# Growing Bucephalandra fully emersed



## gex23 (1 Apr 2019)

A question for all you Buce experts 

I know Bucephalandra can be grown partially emersed above the water level, but i'm wondering if it can be grown fully emersed in a high humidity environment?

The reason I ask is that I want to try some out in my dart frog tanks in the substrate (fluval stratum) which is constantly damp - the environment has a relative humidity of between 85% and 95%, with automated misting twice per day x 60 seconds - will this be enough?


----------



## castle (1 Apr 2019)

Will be fine, but needs to be almost 100% humidity, and misting will be needed in my experience.


----------



## Mick.Dk (1 Apr 2019)

You can almost certainly grow some Bucephalandra in these conditions. Commercially produced Bucephalandra are grown emerse. Be aware,  that different types of Bucephalandra will react differently to environment - so if one type likes your set-up,  another type may not like it at all. 
Also be aware,  that if leaves are constantly wet (as in really WET),  fungi will almost certainly germinate.  Some of those fungi are very liky to be harmfull to your Bucephalandra.


----------



## X3NiTH (1 Apr 2019)

Yes you can






Like Mick says they are susceptible to Fungi, more specifically water molds (Oomycota).

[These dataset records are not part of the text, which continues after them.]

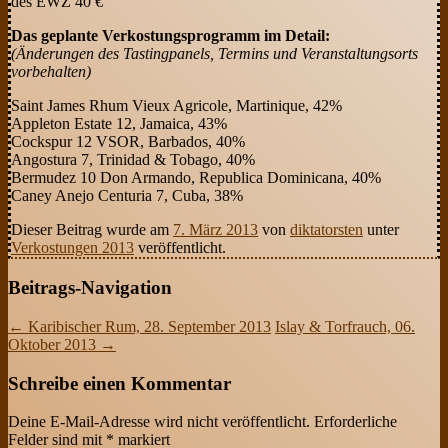
des EWZ 40 €
Das geplante Verkostungsprogramm im Detail:
(Änderungen des Tastingpanels, Termins und Veranstaltungsorts
vorbehalten)
Saint James Rhum Vieux Agricole, Martinique, 42%
Appleton Estate 12, Jamaica, 43%
Cockspur 12 VSOR, Barbados, 40%
Angostura 7, Trinidad & Tobago, 40%
Bermudez 10 Don Armando, Republica Dominicana, 40%
Caney Anejo Centuria 7, Cuba, 38%
Dieser Beitrag wurde am
7. März 2013
von
diktatorsten
unter
Verkostungen 2013
veröffentlicht.
Beitrags-Navigation
←
Karibischer Rum, 28. September 2013
Islay & Torfrauch, 06.
Oktober 2013
→
Schreibe einen Kommentar
Deine E-Mail-Adresse wird nicht veröffentlicht.
Erforderliche
Felder sind mit
*
markiert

That's not to say it can't be done.





The above pic is my Moss tank, the substrate is handfuls of bog where the sphagnum came from, very high humidity (sealed tank, no spraying), this Buce is one of two that went in this tank and were obliterated completely in very short succession so thought that was the end of the experiment, it over grew with sphagnum so couldn't see what was going on, it was only when I went to plant a Saracenia in there that I found it regrowing (on top of moss that grew in its remains), in extreme health I would say, the second plant is throwing out a tiny couple of leaves (seen at the tip of the leftmost leaf). The conditions in this tank are less than ideal, there is a lot of mycology in the tank, some beneficial and some detrimental, quite a battle went on and even some slime mold made an exploratory trip across the glass over the space of a few hours before it dried out.





Some moss appears to be able to survive this battleground.





I think in emersed environments the observation that Buce are found living in tandem with moss is not just a coincidence but that one may confer resistance from the presence of the other (moss antiseptic qualities).



Ps. These types of destructive molds apparently stop growing when the ambient air temp exceeds 30c.


----------



## Edvet (2 Apr 2019)

In nature they grow mostly on rocks above the water and only get submerged in high water season.


----------



## Hanuman (3 Apr 2019)

On rock yes but along side moss which is damped. Bucephalandra mostly feeds from roots so roots need to be in water or highly humid otherwise it dies.

Growing bucephalandra emersed is possible but challenging because possibility of mold development. As long as you have good air circulation then it should be fine.


----------